The Infernal Comedy

Birmingham Symphony Hall


IN Dante's Divine Comedy all who enter the gates of hell are told to abandon all hope and there is an element of this sense of damnation without redemption in Michael Sturminger's play.

Based on the true story of Austrian serial killer Jack Unterweger, The Infernal Comedy takes us into the mind of someone who is on the road to hell.

While the tale is very modern, Sturminger is influenced by popular legends of characters dragged down into the depths with nods towards the classic tales of Don Giovanni, Faust and Orpheus and Eurydice throughout the story.

And we are all beguiled by that story as Unterweger, played by an utterly compelling John Malkovich, is at pains to point out.

The 100-minute monologue takes the form of a book tour as Unterweger prepares to share his life with the audience in the aim of shifting a few more copies of his autobiography.

Dressed in a suave white suit and sunglasses, he immediately sets about charming us with a blend of humour, gentle sarcasm and a hint of self-deprecation.

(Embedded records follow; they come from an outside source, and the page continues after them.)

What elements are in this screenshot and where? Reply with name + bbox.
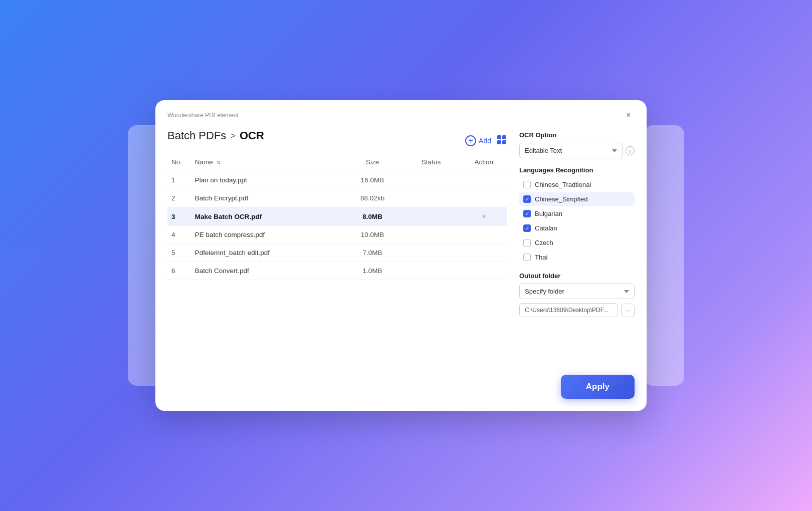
shadow-card-right [644,125,684,386]
lang-list: Chinese_TradtionalChinese_SimpfiedBulgar… [519,178,635,264]
col-header-status: Status [402,155,461,171]
cell-status [402,171,461,189]
col-header-size: Size [343,155,402,171]
toolbar: + Add [465,134,507,148]
svg-rect-0 [497,135,501,139]
left-panel: Batch PDFs > OCR + Add [167,129,507,358]
path-input[interactable]: C:\Users\13609\Desktop\PDF... [519,303,618,317]
cell-status [402,244,461,262]
cell-action [460,262,507,280]
lang-item[interactable]: Thai [519,250,635,264]
ocr-label: OCR [240,129,264,142]
lang-item[interactable]: Bulgarian [519,207,635,220]
page-heading: Batch PDFs > OCR [167,129,264,142]
lang-item[interactable]: Czech [519,236,635,249]
apply-button[interactable]: Apply [561,375,635,399]
lang-item[interactable]: Chinese_Simpfied [519,192,635,206]
lang-label: Chinese_Tradtional [535,181,591,188]
file-table: No. Name ⇅ Size Status Action 1Plan on t… [167,155,507,280]
cell-name: Batch Convert.pdf [191,262,343,280]
lang-checkbox[interactable] [523,253,531,261]
svg-rect-1 [502,135,506,139]
grid-icon-button[interactable] [496,134,507,148]
lang-label: Catalan [535,224,557,232]
svg-rect-3 [502,140,506,144]
cell-name: Plan on today.ppt [191,171,343,189]
dialog-footer: Apply [155,370,647,411]
cell-size: 1.0MB [343,262,402,280]
lang-label: Chinese_Simpfied [535,195,588,203]
right-panel: OCR Option Editable TextSearchable TextI… [519,129,635,358]
heading-arrow: > [230,131,236,141]
cell-name: Pdfelemnt_batch edit.pdf [191,244,343,262]
table-row[interactable]: 6Batch Convert.pdf1.0MB [167,262,507,280]
output-section: Outout folder Specify folderSame as sour… [519,272,635,317]
dialog-body: Batch PDFs > OCR + Add [155,121,647,370]
file-table-body: 1Plan on today.ppt16.0MB2Batch Encrypt.p… [167,171,507,280]
output-folder-label: Outout folder [519,272,635,280]
table-header-row: No. Name ⇅ Size Status Action [167,155,507,171]
cell-size: 7.0MB [343,244,402,262]
cell-name: Batch Encrypt.pdf [191,189,343,207]
ocr-option-label: OCR Option [519,131,635,139]
path-row: C:\Users\13609\Desktop\PDF... ··· [519,303,635,317]
col-header-action: Action [460,155,507,171]
cell-name: Make Batch OCR.pdf [191,207,343,226]
cell-size: 8.0MB [343,207,402,226]
lang-checkbox[interactable] [523,224,531,232]
batch-pdfs-label: Batch PDFs [167,129,226,142]
ocr-option-select[interactable]: Editable TextSearchable TextImage Only [519,143,623,158]
cell-action [460,171,507,189]
info-icon[interactable]: i [626,146,635,155]
lang-label: Thai [535,253,547,261]
cell-no: 1 [167,171,191,189]
lang-item[interactable]: Chinese_Tradtional [519,178,635,191]
lang-checkbox[interactable] [523,239,531,246]
cell-no: 4 [167,226,191,244]
lang-item[interactable]: Catalan [519,221,635,235]
sort-icon[interactable]: ⇅ [217,160,221,165]
cell-no: 2 [167,189,191,207]
cell-no: 3 [167,207,191,226]
svg-rect-2 [497,140,501,144]
cell-action [460,226,507,244]
cell-size: 88.02kb [343,189,402,207]
app-title: Wondershare PDFelement [167,112,239,119]
cell-no: 5 [167,244,191,262]
languages-section: Languages Recognition Chinese_Tradtional… [519,166,635,264]
heading-row: Batch PDFs > OCR + Add [167,129,507,152]
main-dialog: Wondershare PDFelement × Batch PDFs > OC… [155,100,647,411]
cell-name: PE batch compress.pdf [191,226,343,244]
cell-status [402,189,461,207]
cell-status [402,226,461,244]
lang-label: Bulgarian [535,210,562,217]
table-row[interactable]: 4PE batch compress.pdf10.0MB [167,226,507,244]
ocr-option-section: OCR Option Editable TextSearchable TextI… [519,131,635,158]
cell-status [402,262,461,280]
plus-icon: + [465,135,476,146]
col-header-name: Name ⇅ [191,155,343,171]
delete-button[interactable]: × [482,212,486,220]
cell-action [460,189,507,207]
lang-checkbox[interactable] [523,195,531,203]
ocr-option-select-wrapper: Editable TextSearchable TextImage Only i [519,143,635,158]
lang-checkbox[interactable] [523,210,531,217]
cell-action [460,244,507,262]
add-label: Add [479,137,491,145]
languages-label: Languages Recognition [519,166,635,174]
table-row[interactable]: 1Plan on today.ppt16.0MB [167,171,507,189]
add-button[interactable]: + Add [465,135,491,146]
cell-size: 10.0MB [343,226,402,244]
cell-size: 16.0MB [343,171,402,189]
table-row[interactable]: 5Pdfelemnt_batch edit.pdf7.0MB [167,244,507,262]
cell-action: × [460,207,507,226]
col-header-no: No. [167,155,191,171]
table-row[interactable]: 3Make Batch OCR.pdf8.0MB× [167,207,507,226]
table-row[interactable]: 2Batch Encrypt.pdf88.02kb [167,189,507,207]
close-button[interactable]: × [623,109,635,121]
lang-label: Czech [535,239,553,246]
cell-status [402,207,461,226]
lang-checkbox[interactable] [523,181,531,188]
output-folder-select[interactable]: Specify folderSame as sourceAsk every ti… [519,284,635,299]
ellipsis-button[interactable]: ··· [621,304,635,317]
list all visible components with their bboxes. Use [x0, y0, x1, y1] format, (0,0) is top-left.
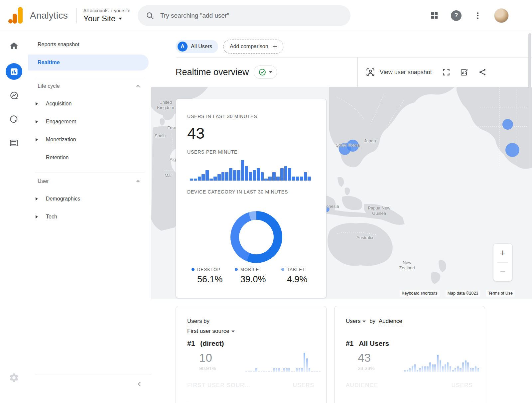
- tablet-legend-dot: [281, 268, 284, 271]
- map-zoom-out-button[interactable]: −: [493, 263, 512, 281]
- nav-item-reports-snapshot[interactable]: Reports snapshot: [28, 37, 149, 53]
- expand-arrow-icon: [36, 215, 38, 218]
- map-zoom-in-button[interactable]: +: [493, 244, 512, 262]
- map-label-united-kingdom: United Kingdom: [154, 100, 177, 110]
- rail-explore-icon[interactable]: [0, 91, 28, 100]
- customize-report-icon[interactable]: [460, 68, 469, 77]
- dimension-selector[interactable]: Audience: [379, 318, 402, 325]
- table-divider: [187, 401, 314, 401]
- report-nav-panel: Reports snapshot Realtime Life cycle Acq…: [28, 31, 151, 403]
- user-avatar[interactable]: [494, 8, 509, 23]
- rail-advertising-icon[interactable]: [0, 115, 28, 124]
- rank-name: All Users: [359, 339, 389, 347]
- keyboard-shortcuts-link[interactable]: Keyboard shortcuts: [400, 290, 440, 297]
- card-title: Users by First user source: [187, 316, 235, 336]
- dimension-selector[interactable]: First user source: [187, 328, 235, 334]
- share-icon[interactable]: [478, 68, 487, 76]
- help-icon[interactable]: ?: [451, 10, 462, 21]
- search-input[interactable]: [160, 12, 342, 20]
- users-by-first-user-source-card: Users by First user source #1 (direct) 1…: [176, 306, 327, 403]
- chip-label: All Users: [191, 44, 212, 50]
- fullscreen-icon[interactable]: [442, 68, 451, 76]
- breadcrumb-path: All accounts: [83, 8, 108, 13]
- search-bar[interactable]: [138, 5, 350, 26]
- reports-active-indicator: [6, 63, 22, 80]
- dimension-cards-row: Users by First user source #1 (direct) 1…: [176, 306, 485, 403]
- realtime-overview-card: USERS IN LAST 30 MINUTES 43 USERS PER MI…: [176, 99, 327, 298]
- nav-item-monetization[interactable]: Monetization: [28, 132, 149, 148]
- nav-item-demographics[interactable]: Demographics: [28, 191, 149, 207]
- top-row: #1 (direct): [187, 339, 224, 347]
- all-users-chip[interactable]: A All Users: [176, 40, 218, 53]
- table-header-row: FIRST USER SOUR… USERS: [187, 382, 314, 389]
- legend-desktop: DESKTOP 56.1%: [192, 267, 223, 285]
- nav-label: Engagement: [46, 119, 76, 125]
- settings-gear-icon[interactable]: [0, 372, 28, 383]
- chevron-up-icon: [135, 83, 141, 91]
- collapse-nav-button[interactable]: [134, 378, 145, 390]
- table-divider: [346, 401, 473, 401]
- view-user-snapshot-label: View user snapshot: [380, 69, 432, 76]
- expand-arrow-icon: [36, 197, 38, 201]
- chevron-down-icon: [362, 321, 366, 323]
- legend-label: DESKTOP: [197, 267, 220, 272]
- metric-selector[interactable]: Users by: [187, 318, 209, 325]
- rail-home-icon[interactable]: [0, 41, 28, 51]
- metric-selector[interactable]: Users: [346, 318, 367, 324]
- nav-label: Retention: [46, 155, 69, 161]
- rail-library-icon[interactable]: [0, 138, 28, 148]
- nav-section-life-cycle[interactable]: Life cycle: [28, 78, 149, 94]
- chevron-up-icon: [135, 178, 141, 186]
- expand-arrow-icon: [36, 120, 38, 123]
- rail-reports-icon[interactable]: [0, 63, 28, 80]
- google-analytics-logo-icon[interactable]: [8, 6, 23, 25]
- analytics-app: Analytics All accounts › yoursite Your S…: [0, 0, 532, 403]
- nav-item-retention[interactable]: Retention: [28, 150, 149, 166]
- card-title: Users by Audience: [346, 316, 402, 326]
- nav-label: Monetization: [46, 137, 76, 143]
- tablet-percentage: 4.9%: [287, 274, 308, 285]
- nav-item-acquisition[interactable]: Acquisition: [28, 96, 149, 112]
- nav-section-label: Life cycle: [38, 83, 60, 89]
- legend-mobile: MOBILE 39.0%: [235, 267, 266, 285]
- nav-item-realtime[interactable]: Realtime: [28, 55, 149, 70]
- more-menu-icon[interactable]: [473, 11, 482, 20]
- dashboards-grid-icon[interactable]: [430, 11, 439, 20]
- page-scrollbar[interactable]: [528, 33, 531, 168]
- map-attribution: Keyboard shortcuts Map data ©2023 Terms …: [400, 290, 515, 297]
- chart-axis-ticks: [190, 181, 311, 182]
- rank-number: #1: [346, 339, 353, 347]
- first-user-source-sparkline: [245, 353, 321, 372]
- legend-tablet: TABLET 4.9%: [281, 267, 308, 285]
- app-name: Analytics: [30, 10, 68, 21]
- map-label-south-korea: South Korea: [332, 143, 364, 148]
- mobile-legend-dot: [235, 268, 238, 271]
- nav-label: Tech: [46, 214, 57, 220]
- map-label-japan: Japan: [364, 138, 376, 144]
- header-actions: ?: [430, 8, 509, 23]
- nav-label: Reports snapshot: [38, 42, 79, 48]
- realtime-geo-map[interactable]: United Kingdom France Spain Algeria Mali…: [151, 87, 532, 299]
- add-comparison-button[interactable]: Add comparison: [223, 40, 283, 54]
- audience-sparkline: [404, 353, 479, 372]
- nav-item-engagement[interactable]: Engagement: [28, 114, 149, 130]
- account-breadcrumb: All accounts › yoursite Your Site: [83, 8, 130, 23]
- user-snapshot-icon: [366, 67, 375, 77]
- nav-section-user[interactable]: User: [28, 173, 149, 189]
- nav-item-tech[interactable]: Tech: [28, 209, 149, 225]
- comparison-bar: A All Users Add comparison: [176, 40, 283, 54]
- property-selector[interactable]: Your Site: [83, 14, 130, 23]
- nav-label: Acquisition: [46, 101, 71, 107]
- map-data-copyright: Map data ©2023: [446, 290, 480, 297]
- nav-section-label: User: [38, 178, 49, 184]
- nav-label: Realtime: [38, 60, 60, 66]
- nav-divider: [35, 374, 151, 374]
- search-icon: [146, 11, 154, 20]
- comparison-avatar: A: [178, 42, 188, 52]
- users-last-30-label: USERS IN LAST 30 MINUTES: [187, 114, 257, 119]
- terms-of-use-link[interactable]: Terms of Use: [486, 290, 515, 297]
- data-quality-badge[interactable]: [254, 66, 277, 79]
- chevron-down-icon: [269, 71, 272, 73]
- view-user-snapshot-button[interactable]: View user snapshot: [366, 67, 432, 77]
- breadcrumb[interactable]: All accounts › yoursite: [83, 8, 130, 13]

But as the tale unfolds, we quickly see beyond this sheen to a man who is utterly evil. As the truth is slowly revealed Unterweger's charade disintegrates. He begins to lose his cool, his language tips into obscenity, he rants and raves, he descends into hideous violence.

And yet he is constantly pulling back, returning to chat to the audience, raising an eyebrow at his own performance, sharing the occasional secret with us. But how much can we trust this man? He has warned us at the very beginning that he has never written a word of truth so why would he be honest now?

John Malkovich charming his audience with deadly intent.

Picture: Nathalie Bauer

And, indeed, as fact and fiction begin to blur we realise that we are totally dependent on Unterweger to tell the story in any way he pleases, tricking and deceiving us as much as he tricked and deceived those who wanted to believe in him while he lived.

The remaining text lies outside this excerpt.